Deterministic and Stochastic Analysis of Deep Reinforcement Learning for Low Dimensional Sensing-based Navigation of Mobile Robots

TL;DR

This paper compares deterministic and stochastic deep reinforcement learning methods, DDPG and SAC, for mapless navigation of mobile robots with high-dimensional sensing, analyzing how neural network architecture impacts their performance.

Contribution

It provides a comparative analysis of DDPG and SAC in high-dimensional navigation tasks, highlighting the influence of neural network architecture on learning outcomes.

Findings

SAC performs better with deeper neural network architectures.

DDPG is more effective with shallower architectures.

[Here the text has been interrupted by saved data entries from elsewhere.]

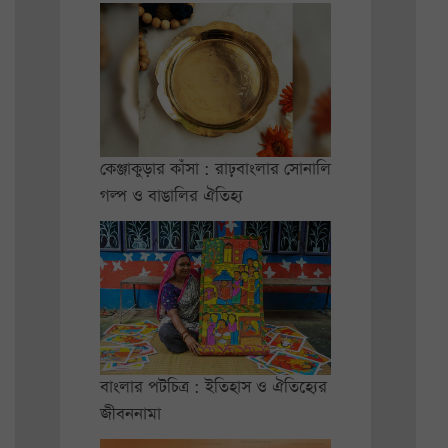
কেঞ্জাকুড়ার কাঁসা : রাঢ়বাংলার সোনালি
গল্প ও বাঙালির ঐতিহ্য
বাংলার পটচিত্র : ইতিহাস ও ঐতিহ্যের
জীবননামা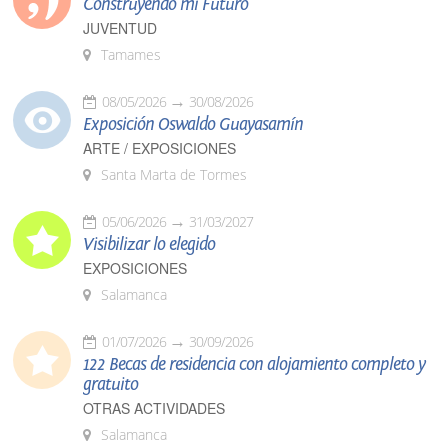
Construyendo mi Futuro
JUVENTUD
Tamames
08/05/2026
30/08/2026
Exposición Oswaldo Guayasamín
ARTE / EXPOSICIONES
Santa Marta de Tormes
05/06/2026
31/03/2027
Visibilizar lo elegido
EXPOSICIONES
Salamanca
01/07/2026
30/09/2026
122 Becas de residencia con alojamiento completo y
gratuito
OTRAS ACTIVIDADES
Salamanca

Quantitative results show differences in navigation time and distance.

Abstract

Deterministic and Stochastic techniques in Deep Reinforcement Learning (Deep-RL) have become a promising solution to improve motion control and the decision-making tasks for a wide variety of robots. Previous works showed that these Deep-RL algorithms can be applied to perform mapless navigation of mobile robots in general. However, they tend to use simple sensing strategies since it has been shown that they perform poorly with a high dimensional state spaces, such as the ones yielded from image-based sensing. This paper presents a comparative analysis of two Deep-RL techniques - Deep Deterministic Policy Gradients (DDPG) and Soft Actor-Critic (SAC) - when performing tasks of mapless navigation for mobile robots. We aim to contribute by showing how the neural network architecture influences the learning itself, presenting quantitative results based on the time and distance of navigation of aerial mobile robots for each approach. Overall, our analysis of six distinct architectures highlights that the stochastic approach (SAC) better suits with deeper architectures, while the opposite happens with the deterministic approach (DDPG).